Material provided »
◇ ◇ ◇ ◇ ◇ ◇ ◇
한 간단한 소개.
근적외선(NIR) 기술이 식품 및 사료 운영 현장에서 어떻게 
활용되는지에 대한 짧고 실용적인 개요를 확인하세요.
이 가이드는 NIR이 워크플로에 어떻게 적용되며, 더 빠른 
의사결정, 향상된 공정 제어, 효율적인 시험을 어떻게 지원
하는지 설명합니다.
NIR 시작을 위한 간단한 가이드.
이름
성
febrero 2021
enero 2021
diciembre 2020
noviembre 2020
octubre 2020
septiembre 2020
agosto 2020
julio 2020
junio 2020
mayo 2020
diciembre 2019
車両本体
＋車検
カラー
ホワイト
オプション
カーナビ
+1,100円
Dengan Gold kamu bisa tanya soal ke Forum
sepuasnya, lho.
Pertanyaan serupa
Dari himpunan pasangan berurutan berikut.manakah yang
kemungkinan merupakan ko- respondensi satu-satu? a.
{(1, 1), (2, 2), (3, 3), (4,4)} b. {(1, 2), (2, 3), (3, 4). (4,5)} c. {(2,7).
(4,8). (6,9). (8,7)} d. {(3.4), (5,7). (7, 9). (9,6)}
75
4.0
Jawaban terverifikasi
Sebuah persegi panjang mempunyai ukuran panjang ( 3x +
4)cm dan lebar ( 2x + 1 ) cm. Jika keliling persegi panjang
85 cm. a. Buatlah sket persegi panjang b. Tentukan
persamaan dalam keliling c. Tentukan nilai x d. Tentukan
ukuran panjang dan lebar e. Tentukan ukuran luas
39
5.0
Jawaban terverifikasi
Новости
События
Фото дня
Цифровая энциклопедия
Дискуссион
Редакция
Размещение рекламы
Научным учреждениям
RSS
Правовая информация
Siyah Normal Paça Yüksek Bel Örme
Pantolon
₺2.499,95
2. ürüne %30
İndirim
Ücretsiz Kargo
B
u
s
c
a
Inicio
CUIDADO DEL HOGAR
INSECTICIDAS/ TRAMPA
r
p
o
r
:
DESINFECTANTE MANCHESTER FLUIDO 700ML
◇ ◇ ◇ ◇ ◇ ◇ ◇
Assignment » Nothing but the lines from the one containing "Pertanyaan serupa" through the last line of the listing should be output, each exactly as written.

Task output »
Pertanyaan serupa
Dari himpunan pasangan berurutan berikut.manakah yang
kemungkinan merupakan ko- respondensi satu-satu? a.
{(1, 1), (2, 2), (3, 3), (4,4)} b. {(1, 2), (2, 3), (3, 4). (4,5)} c. {(2,7).
(4,8). (6,9). (8,7)} d. {(3.4), (5,7). (7, 9). (9,6)}
75
4.0
Jawaban terverifikasi
Sebuah persegi panjang mempunyai ukuran panjang ( 3x +
4)cm dan lebar ( 2x + 1 ) cm. Jika keliling persegi panjang
85 cm. a. Buatlah sket persegi panjang b. Tentukan
persamaan dalam keliling c. Tentukan nilai x d. Tentukan
ukuran panjang dan lebar e. Tentukan ukuran luas
39
5.0
Jawaban terverifikasi
Новости
События
Фото дня
Цифровая энциклопедия
Дискуссион
Редакция
Размещение рекламы
Научным учреждениям
RSS
Правовая информация
Siyah Normal Paça Yüksek Bel Örme
Pantolon
₺2.499,95
2. ürüne %30
İndirim
Ücretsiz Kargo
B
u
s
c
a
Inicio
CUIDADO DEL HOGAR
INSECTICIDAS/ TRAMPA
r
p
o
r
:
DESINFECTANTE MANCHESTER FLUIDO 700ML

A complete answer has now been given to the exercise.